On the other hand I, too, had recently lost some of my enthusiasm for the device, but for different reasons. I had run into Simpson at a Rotary dinner: he was in a very good mood, and announced his two “grand victories” to me.
“By now, I can relax as far as my sales campaign is concerned,” he told me. “You won’t believe me, but from our entire assortment of machines, there is none easier to sell. Tomorrow I will send my monthly report to Fort Kiddiwanee; we’ll see if I don’t get a promotion! I have always said there are two major virtues in a salesman: that he understands humanity and that he has an imagination.” He assumed a confidential manner and lowered his voice: “Escort services! No one had thought of it yet, not even in America. It’s truly a spontaneous census: I had no idea there were so many. The madams all immediately understood the commercial importance of a modern catalogue, complete with an objective calometric rating: Magda, twenty-two years old, K87; Wilma, twenty-six years old, K77 . . . do you get the idea?
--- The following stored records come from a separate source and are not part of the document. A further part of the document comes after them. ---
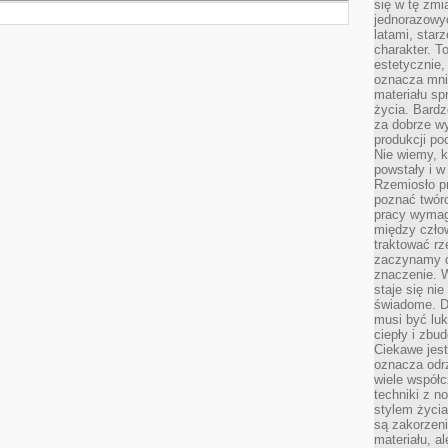
się w tę zmi
jednorazowyc
latami, star
charakter. To
estetycznie,
oznacza mni
materiału sp
życia. Bardz
za dobrze 
produkcji po
Nie wiemy, k
powstały i w
Rzemiosło p
poznać twórc
pracy wymaga
między czło
traktować rz
zaczynamy d
znaczenie. 
staje się nie
świadome. D
musi być luk
ciepły i zbu
Ciekawe jest
oznacza odr
wiele współc
techniki z 
stylem życia
są zakorzen
materiału, a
“I then had another thought: . . . well, it wasn’t exactly my idea, since it came about owing to circumstances. I sold a Paris to your friend Gilberto: do you know what he did? As soon as he received it, he tampered with it, and altered the calibration to himself.”
“And so?”
“Don’t you see? It’s an idea that one can plant, so to speak, spontaneously in the minds of the majority of our clients. I have already prepared a draft of the publicity flyer that I’d like to distribute in time for the holidays. Actually, if you would be so kind as to have a look at it—you know, I don’t have full confidence in my Italian. Once the trend takes off, who wouldn’t give his wife (or her husband) the gift of a Calometer calibrated to his or her photograph. You’ll see, they’ll be few who can resist the flattery of K100: just think of the witch in Snow White. Everyone likes to hear himself praised and to hear that he is right, even if it’s only from a mirror or a printed circuit board.”
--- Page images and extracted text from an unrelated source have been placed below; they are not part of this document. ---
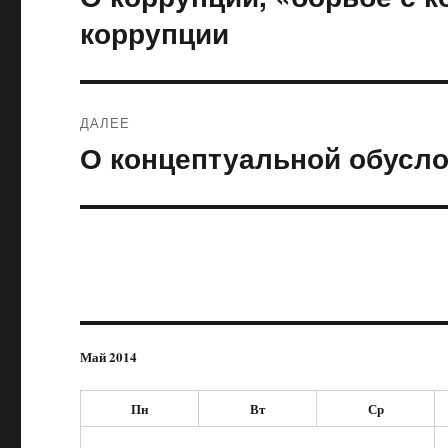
запись:
записям
коррупции
ДАЛЕЕ
О концептуальной обусло
Следующая
запись:
Май 2014
Пн
Вт
Ср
I wasn’t familiar with this cynical side of Simpson’s character. We said goodbye stiffly, and I’m afraid that our friendship has been seriously compromised.
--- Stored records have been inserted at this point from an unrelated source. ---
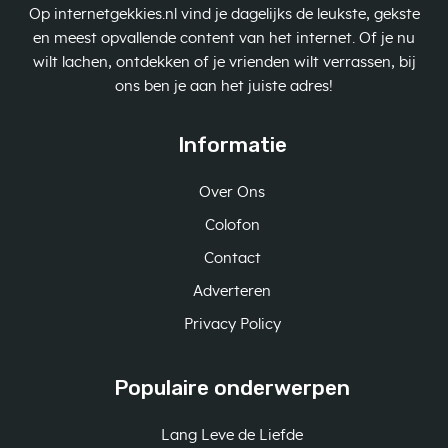
Op internetgekkies.nl vind je dagelijks de leukste, gekste
en meest opvallende content van het internet. Of je nu
wilt lachen, ontdekken of je vrienden wilt verrassen, bij
ons ben je aan het juiste adres!
Informatie
Over Ons
Colofon
Contact
Adverteren
Privacy Policy
Populaire onderwerpen
Lang Leve de Liefde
1. An early-sixteenth-century Mannerist painter of the Venetian School famous for his use of bright color combined with monumental forms.
2. An Italian leading man of the 1950s, known for his rugged good looks and often compared with Burt Lancaster. He began appearing in English-language films in 1960, with El Cid.
3. Painted in 1919 by Amedeo Modigliani, who was renowned for his portraits of women with elongated necks.
4. Benedetto Croce was a dominant figure in aesthetics, literary criticism, and philosophy during the first half of the twentieth century.